5. En premier lieu, Mme Lombard, secrétaire générale adjointe de la préfecture de l'Isère, disposait d'une délégation de signature par arrêté du 26 septembre 2019 publié au recueil des actes administratifs spécial du 1er octobre 2019 pour signer l'arrêté en litige. Par suite, le moyen tiré de l'incompétence du signataire de cette décision manque en fait.
6. En deuxième lieu, le moyen tiré de ce que le refus de séjour méconnaît le principe de bonne administration, issu de l'article 41 de la charte des droits fondamentaux, n'est pas assorti de précisions suffisantes permettant d'en examiner le bien-fondé.

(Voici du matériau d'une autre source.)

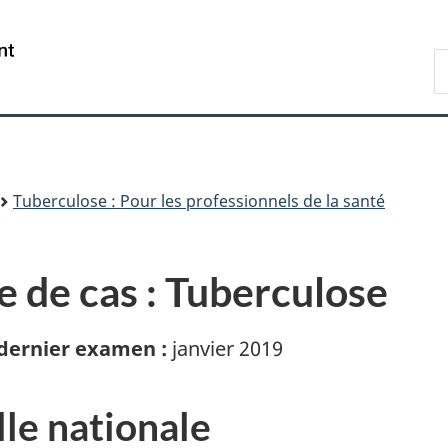
Passer
Passer
Passer
au
à
à
/
R
contenu
«
la
Government
d
principal
Au
version
of
C
sujet
HTML
Canada
du
simplifiée
gouvernement
»
Tuberculose : Pour les professionnels de la santé
e de cas : Tuberculose
 dernier examen :
janvier 2019
lle nationale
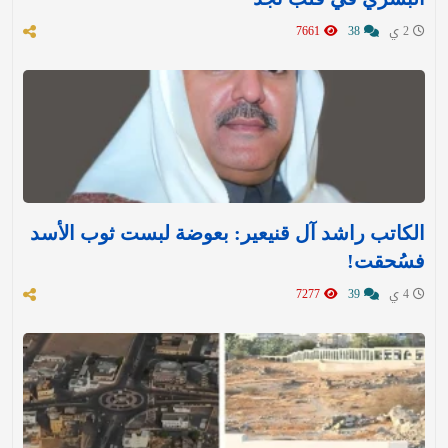
2 ي
38
7661
الكاتب راشد آل قنيعير: بعوضة لبست ثوب الأسد
فسُحقت!
4 ي
39
7277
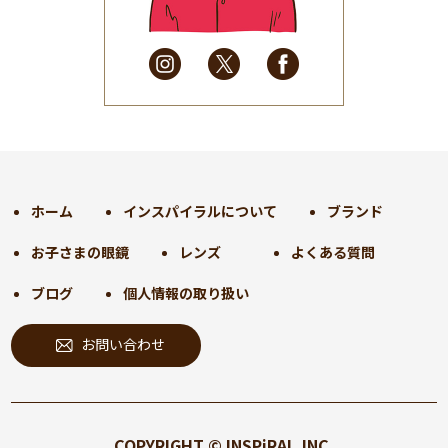
2025年4月
(32)
2025年3月
(31)
2025年2月
(28)
2025年1月
(34)
2024年12月
(35)
2024年11月
(30)
2024年10月
(31)
2024年9月
(30)
ホーム
インスパイラルについて
ブランド
2024年8月
(33)
お子さまの眼鏡
レンズ
よくある質問
2024年7月
(31)
2024年6月
(30)
ブログ
個人情報の取り扱い
2024年5月
(32)
お問い合わせ
2024年4月
(32)
2024年3月
(31)
2024年2月
(31)
2024年1月
(45)
COPYRIGHT © INSPiRAL,INC.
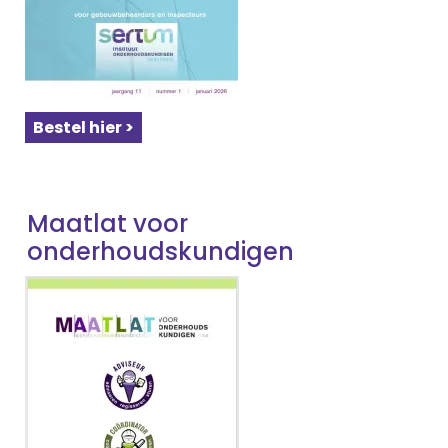
Bestel hier >
Maatlat voor
onderhoudskundigen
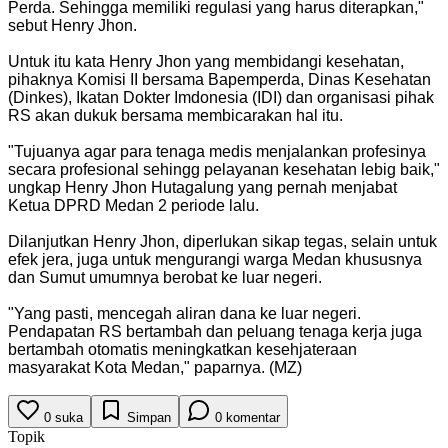
Perda. Sehingga memiliki regulasi yang harus diterapkan,"
sebut Henry Jhon.
Untuk itu kata Henry Jhon yang membidangi kesehatan,
pihaknya Komisi II bersama Bapemperda, Dinas Kesehatan
(Dinkes), Ikatan Dokter Imdonesia (IDI) dan organisasi pihak
RS akan dukuk bersama membicarakan hal itu.
"Tujuanya agar para tenaga medis menjalankan profesinya
secara profesional sehingg pelayanan kesehatan lebig baik,"
ungkap Henry Jhon Hutagalung yang pernah menjabat
Ketua DPRD Medan 2 periode lalu.
Dilanjutkan Henry Jhon, diperlukan sikap tegas, selain untuk
efek jera, juga untuk mengurangi warga Medan khususnya
dan Sumut umumnya berobat ke luar negeri.
"Yang pasti, mencegah aliran dana ke luar negeri.
Pendapatan RS bertambah dan peluang tenaga kerja juga
bertambah otomatis meningkatkan kesehjateraan
masyarakat Kota Medan," paparnya. (MZ)
0
suka
Simpan
0
komentar
Topik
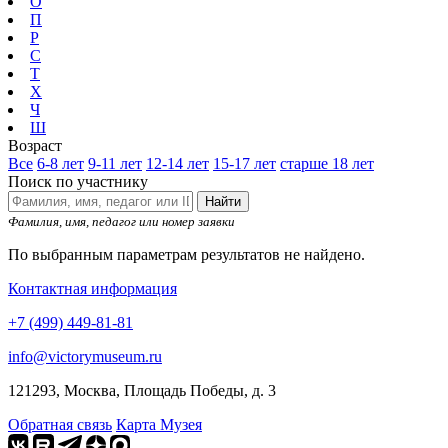
О
П
Р
С
Т
Х
Ч
Ш
Возраст
Все
6-8 лет
9-11 лет
12-14 лет
15-17 лет
старше 18 лет
Поиск по участнику
Найти
Фамилия, имя, педагог или номер заявки
По выбранным параметрам результатов не найдено.
Контактная информация
+7 (499) 449-81-81
info@victorymuseum.ru
121293, Москва, Площадь Победы, д. 3
Обратная связь
Карта Музея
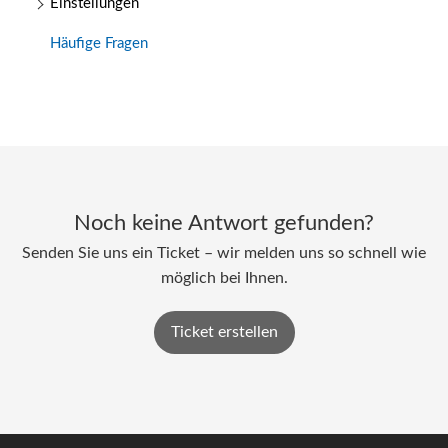
Einstellungen
Häufige Fragen
Noch keine Antwort gefunden?
Senden Sie uns ein Ticket – wir melden uns so schnell wie
möglich bei Ihnen.
Ticket erstellen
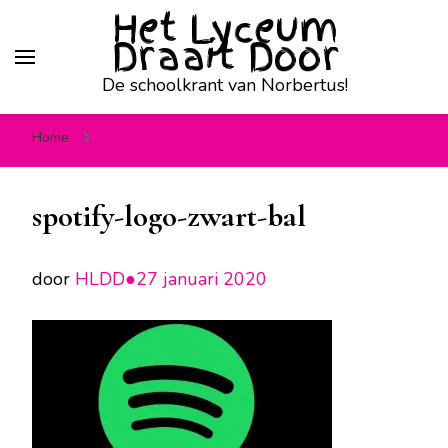
Het Lyceum
Draait Door
De schoolkrant van Norbertus!
Home
spotify-logo-zwart-bal
spotify-logo-zwart-bal
door
HLDD●
27 januari 2020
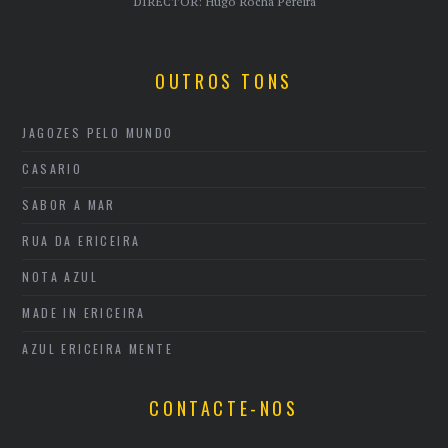
DIRECTOR: Hugo Rocha Pereira
OUTROS TONS
JAGOZES PELO MUNDO
CASARIO
SABOR A MAR
RUA DA ERICEIRA
NOTA AZUL
MADE IN ERICEIRA
AZUL ERICEIRA MENTE
CONTACTE-NOS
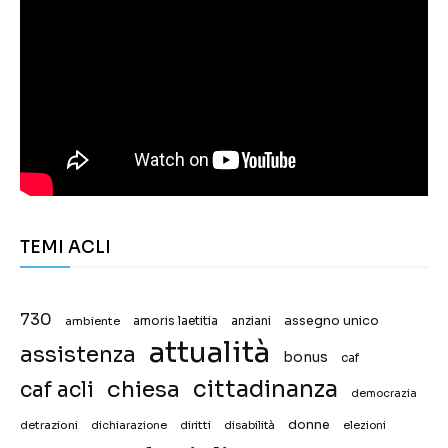
TEMI ACLI
730
assegno unico
ambiente
amoris laetitia
anziani
attualità
assistenza
bonus
caf
chiesa
cittadinanza
caf acli
democrazia
donne
detrazioni
diritti
disabilità
dichiarazione
elezioni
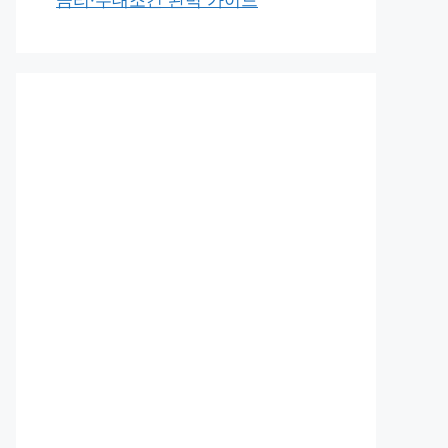
금리·우대조건 완벽 가이드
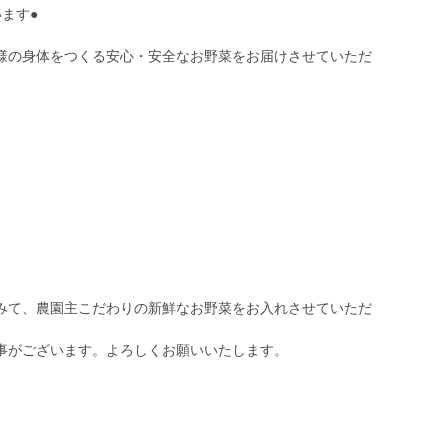
ます●
様の身体をつくる安心・安全なお野菜をお届けさせていただ
みて、農園主こだわりの新鮮なお野菜をお入れさせていただ
事がございます。よろしくお願いいたします。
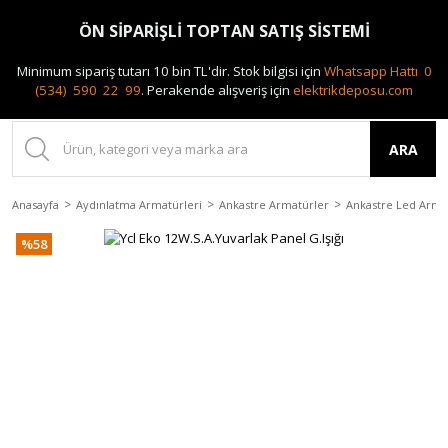
0(212) 240 87 88
ÖN SİPARİŞLİ TOPTAN SATIŞ SİSTEMİ
Minimum sipariş tutarı 10 bin TL'dir.
Stok bilgisi için
Whatsapp Hattı 0
(534) 590 22 99
.
Perakende alışveriş için
elektrikdeposu.com
ARA
Anasayfa
Aydınlatma Armatürleri
Ankastre Armatürler
Ankastre Led Arma
%58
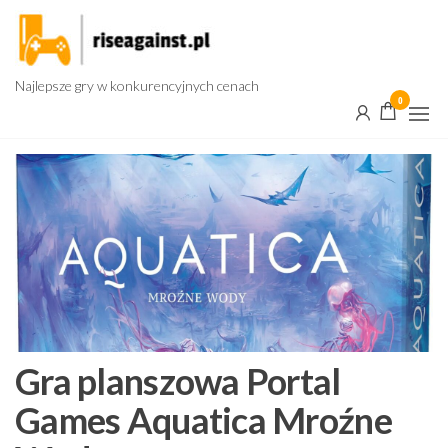
Przejdź
do
treści
Najlepsze gry w konkurencyjnych cenach
0
Gra planszowa Portal
Games Aquatica Mroźne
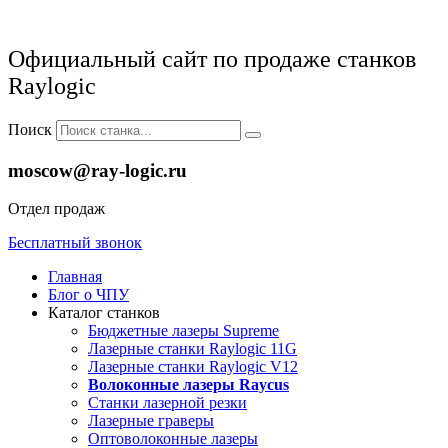
Официальный сайт по продаже станков
Raylogic
Поиск
moscow@ray-logic.ru
Отдел продаж
Бесплатный звонок
Главная
Блог о ЧПУ
Каталог станков
Бюджетные лазеры Supreme
Лазерные станки Raylogic 11G
Лазерные станки Raylogic V12
Волоконные лазеры Raycus
Станки лазерной резки
Лазерные граверы
Оптоволоконные лазеры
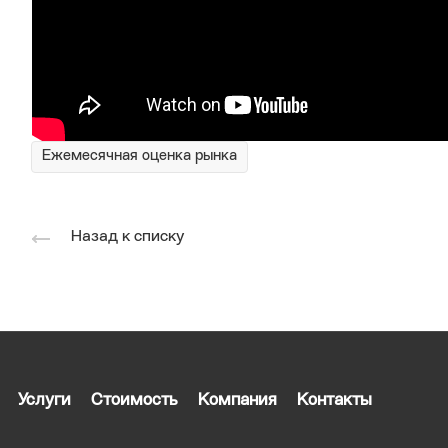
Ежемесячная оценка рынка
Назад к списку
Услуги
Стоимость
Компания
Контакты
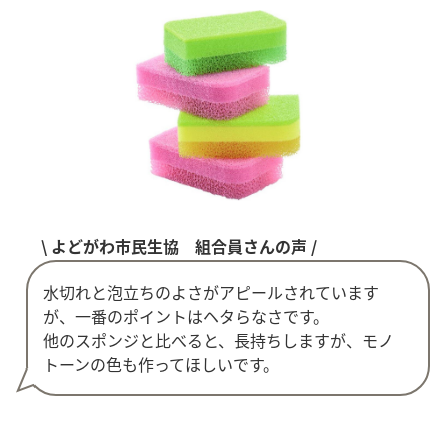
\ よどがわ市民生協 組合員さんの声 /
水切れと泡立ちのよさがアピールされています
が、一番のポイントはヘタらなさです。
他のスポンジと比べると、長持ちしますが、モノ
トーンの色も作ってほしいです。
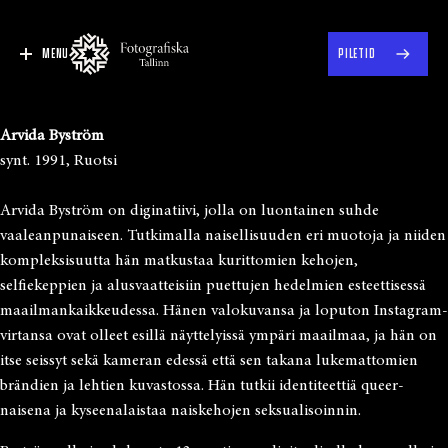
MENU
PILETID
Arvida Byström
synt. 1991, Ruotsi
Arvida Byström on diginatiivi, jolla on luontainen suhde
vaaleanpunaiseen. Tutkimalla naisellisuuden eri muotoja ja niiden
kompleksisuutta hän matkustaa kurittomien kehojen,
selfiekeppien ja alusvaatteisiin puettujen hedelmien esteettisessä
maailmankaikkeudessa. Hänen valokuvansa ja loputon Instagram-
virtansa ovat olleet esillä näyttelyissä ympäri maailmaa, ja hän on
itse seissyt sekä kameran edessä että sen takana lukemattomien
brändien ja lehtien kuvastossa. Hän tutkii identiteettiä queer-
naisena ja kyseenalaistaa naiskehojen seksualisoinnin.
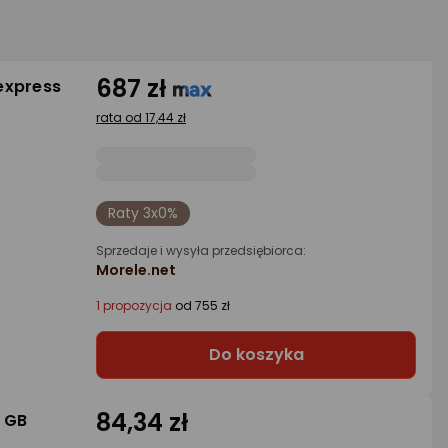
687 zł
Fexpress
rata od 17,44 zł
Raty 3x0%
Sprzedaje i wysyła przedsiębiorca:
Morele.net
1 propozycja
od 755 zł
Do koszyka
84,34 zł
 GB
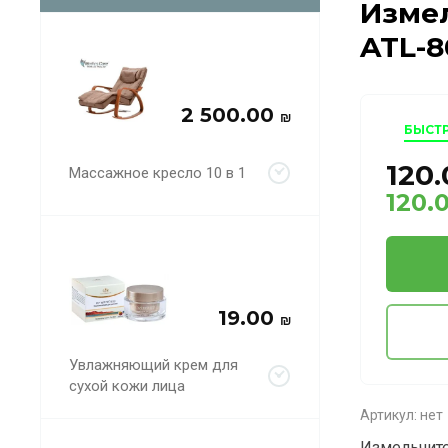
Измел
ATL-8
2 500.00
₪
БЫСТ
120
Массажное кресло 10 в 1
120.
19.00
₪
Увлажняющий крем для
сухой кожи лица
Артикул:
нет
Измельчите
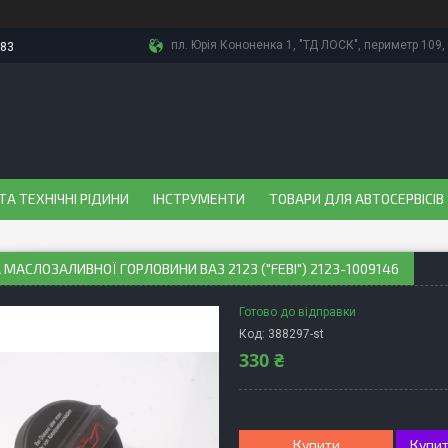
пл. Юрія Кононенка 1, "ТД ЛОСК", периметр 109, 
-83
ТА ТЕХНІЧНІ РІДИНИ
ІНСТРУМЕНТИ
ТОВАРИ ДЛЯ АВТОСЕРВІСІВ
МАСЛОЗАЛИВНОЇ ГОРЛОВИНИ ВАЗ 2123 ("FEBI") 2123-1009146
Готово до відправки
Код:
388297-st
330 ₴
Купити
Купит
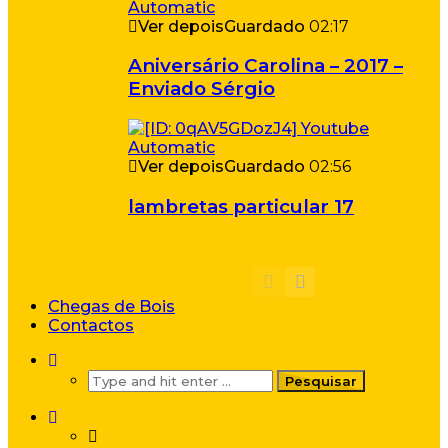
Ver depois
Guardado
02:17
Aniversário Carolina – 2017 –
Enviado Sérgio
Ver depois
Guardado
02:56
lambretas particular 17
Chegas de Bois
Contactos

7. En troisième lieu, aux termes de l'article 8 de la convention européenne de sauvegarde des droits de l'homme et des libertés fondamentales : " 1. Toute personne a droit au respect de sa vie privée et familiale (...) ". Il ressort des pièces du dossier que M. A... n'est présent sur le territoire français que depuis le 1er juin 2017 et n'est pas dépourvu d'attaches privées et familiales dans son pays d'origine où il a vécu jusqu'à l'âge de seize ans. Dès lors, le refus de séjour et l'obligation de quitter le territoire en litige n'ont pas porté au droit au respect à la vie privée et familiale de M. A..., une atteinte disproportionnée par rapport aux buts en vue desquels ces décisions ont été prises. Pour les mêmes motifs, ces décisions ne sont pas entachées d'erreur manifeste d'appréciation.
8. Il résulte de ce qui précède que le jugement attaqué doit être annulé et la demande d'annulation présentée par M. A... contre l'arrêté du 2 octobre 2019 portant refus de titre de séjour et obligation de quitter le territoire français sous trente jours doit être rejetée ainsi que, par voie de conséquence, la demande d'injonction sous astreinte et celles tendant à l'application des dispositions de l'article L. 761-1 du code de justice administrative, l'État n'étant pas partie perdante.
DÉCIDE :
Article 1er : Le jugement n° 1907040 du tribunal administratif de Grenoble lu le 31 janvier 2020 est annulé.
Article 2 : Les demandes présentées par M. A... devant le tribunal sont rejetées.
Article 3 : Le présent arrêt sera notifié à M. B... A... et au ministre de l'intérieur.
Copie en sera adressée au préfet de l'Isère et au procureur près du tribunal judiciaire de Grenoble en application de l'article R. 751-11 du code de justice administrative.
Délibéré après l'audience du 8 avril 2021 à laquelle siégeaient :
M. Arbarétaz, président de chambre ;
Mme Djebiri, premier conseiller ;
Mme Burnichon, premier conseiller.
Rendu public par mise à disposition au greffe le 27 avril 2021.